The Director of Amnesty International in Nigeria, Osai Ojigho, who disclosed this Thursday on Channels Television’s Sunrise Daily, said the authorities’ lacklustre response begs the question of what is being done to ensure that these attacks do not repeat themselves.
“These attacks and reprisals that happen always have early warnings; the securities are always notified, but unfortunately, the responses are always slow.
“You find out that after most of the clashes, villagers say they called for help and ‘nobody came to us,” she stated.
Ojigho’s statement is a follow-up to a recent communique put out by A.l. in which investigations revealed that at least 112 persons have been killed and about 160 kidnapped following bloody attacks in Kaduna and Plateau States within the last one month.
Speaking further on the report which attributed the deaths to failure on the part of Nigerian authorities to live up to their obligation to protect the right to life, Ojigho stated that A.I. was not shocked by the high number of fatalities recorded.

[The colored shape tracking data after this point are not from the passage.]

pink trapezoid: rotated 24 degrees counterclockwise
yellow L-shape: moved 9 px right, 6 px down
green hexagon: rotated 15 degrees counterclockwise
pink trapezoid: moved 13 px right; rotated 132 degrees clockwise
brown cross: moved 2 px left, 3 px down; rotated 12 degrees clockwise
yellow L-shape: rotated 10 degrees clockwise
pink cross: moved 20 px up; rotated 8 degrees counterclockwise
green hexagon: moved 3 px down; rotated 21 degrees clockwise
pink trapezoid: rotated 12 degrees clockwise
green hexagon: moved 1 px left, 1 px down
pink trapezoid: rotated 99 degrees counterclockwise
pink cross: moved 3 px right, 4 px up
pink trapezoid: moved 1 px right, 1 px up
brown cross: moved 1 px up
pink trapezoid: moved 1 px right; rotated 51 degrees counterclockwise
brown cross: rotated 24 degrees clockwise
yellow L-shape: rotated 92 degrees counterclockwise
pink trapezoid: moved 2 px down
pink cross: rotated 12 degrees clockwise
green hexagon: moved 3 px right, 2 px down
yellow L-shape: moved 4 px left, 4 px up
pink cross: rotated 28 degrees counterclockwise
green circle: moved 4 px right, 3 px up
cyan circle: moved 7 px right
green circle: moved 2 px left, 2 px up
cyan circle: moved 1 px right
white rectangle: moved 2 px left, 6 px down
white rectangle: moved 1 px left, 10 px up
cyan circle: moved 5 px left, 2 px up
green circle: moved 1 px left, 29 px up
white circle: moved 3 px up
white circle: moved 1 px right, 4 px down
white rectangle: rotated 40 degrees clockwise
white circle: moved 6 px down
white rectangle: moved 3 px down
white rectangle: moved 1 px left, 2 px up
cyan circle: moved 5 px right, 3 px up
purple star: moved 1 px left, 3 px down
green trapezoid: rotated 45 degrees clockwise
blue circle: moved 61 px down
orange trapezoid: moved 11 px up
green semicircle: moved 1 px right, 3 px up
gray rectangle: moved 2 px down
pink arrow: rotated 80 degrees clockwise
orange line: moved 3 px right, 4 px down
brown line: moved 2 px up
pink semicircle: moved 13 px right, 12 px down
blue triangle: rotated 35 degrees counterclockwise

“It wasn’t really shocking in the sense that the organisation has seen this circle of violence erupt from time to time and a few years ago, we released a report looking at the conflicts and clashes between herders and farmers in communities, particularly within the north-central and north-western states.”
Pattern Of Attacks
She, however, noted that it is sad that things have not changed and the authorities seem not to have stepped up their response since the Amnesty International report of 2018.
The country representative for A.I. insisted that the pattern of these attacks is known, adding that the clashes begin from the beginning of the year and become worse in the rainy season when “people should be farming in their communities or are just held up at home”.
When asked how the organisation arrived at the number of deaths reported in its latest statement, Ojigho explained that the process was challenging.
“People report, you must listen and review and validate and corroborate their information,” she said. “Eyewitness statements, statements by the authorities themselves, media reports, government statements.”
According to her, these are all examined, and individuals are placed accordingly to verify if they were indeed within the area of the attacks as many would claim.
She hinted that information from morgues where incidents were reported and documented by sources other than the villagers in the communities, also go a long way.
These data, she explained, will be put together and be meticulously analysed before any document is released to the public.
Ojigho explained that the number of fatalities reported in the A.I. communique was only those that have been verified.
She said the aim of such reports was to bring to the consciousness of the authorities a need for more to be done in ensuring that the citizens were better protected and to forestall further saddening occurrences of such nature.